Maria Korolov is editor and publisher of Hypergrid Business. She has been a journalist for more than twenty years and has worked for the Chicago Tribune, Reuters, and Computerworld and has reported from over a dozen countries, including Russia and China.

  • I appreciate you are covering Google Cardboard style VR apps Maria… but for the virtual “real” deal try NoLimits2 available via Steam

    http://store.steampowered.com/app/301320/
    http://www.nolimitscoaster.com/

    It’s been working on the Oculus Rift DK2 with 0.8 runtime for some time and a beta version on Steam allows it to work now with Oculus Home 1.3 for DK2 and CV1. There is still a glitch in the current NoLimits2 2.2.4.2 Beta with the entry/menu/selection screen on CV1 (best to use the 2D monitor and mouse to select a coaster until that is fixed), but it runs fine in VR on both DK2 and CV1 once on the coaster.

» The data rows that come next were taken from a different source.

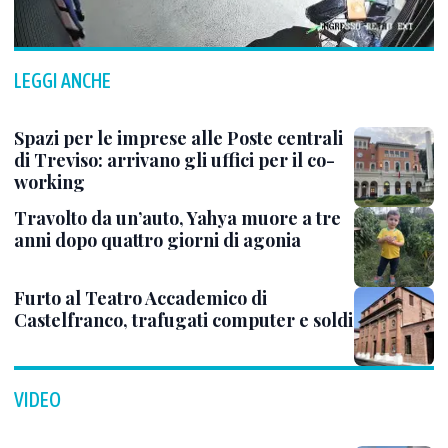
LEGGI ANCHE
Spazi per le imprese alle Poste centrali
di Treviso: arrivano gli uffici per il co-
working
Travolto da un’auto, Yahya muore a tre
anni dopo quattro giorni di agonia
Furto al Teatro Accademico di
Castelfranco, trafugati computer e soldi
VIDEO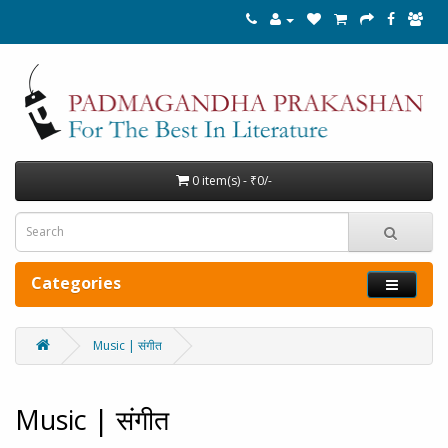
0 item(s) - ₹0/-
Categories
Music | संगीत
Music | संगीत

    For some example coasters in NoLimits2 see http://blog.inf.ed.ac.uk/atate/2014/11/12/nolimits-roller-coasters-from-the-community/

  • Mustafa A.

    I used all of them. None of these can give me reality feel. Bad graphics and all of them too slow. So I didn’t feel inside.

    • The graphics and the speed don’t depend on the headset, but on the smartphone you’re using. The headset is just a box and a couple of lenses.

      If the current generation of smartphones isn’t doing it for you, the performance and the graphics quality is improving very rapidly due to the rapid competition in the market, while prices continue to drop.

      • Mustafa A.

        I did not say it depends on vr headset. And my phone can run twice these apps. Gpu clock speed is 384mhz.
        I’m saying again these apps just junk. They need to improve image quality and running speed. Thanks

        • I’m running them on a Samsung Galaxy S6, which has a GPU clock of 772, and I’m seeing no issues with lag. And the graphics are great, maybe due to the phone’s 577 pixels per inch.

          But I do have to agree with you that the VR app selection right now is pretty miserable. Mostly this is due to the fact that it’s still pretty much year zero for VR. Though at least I now had about a dozen roller coaster apps to compare. Last year, most of the roller coaster apps were simple 3D demos, without landscapes or anything else to make them interesting.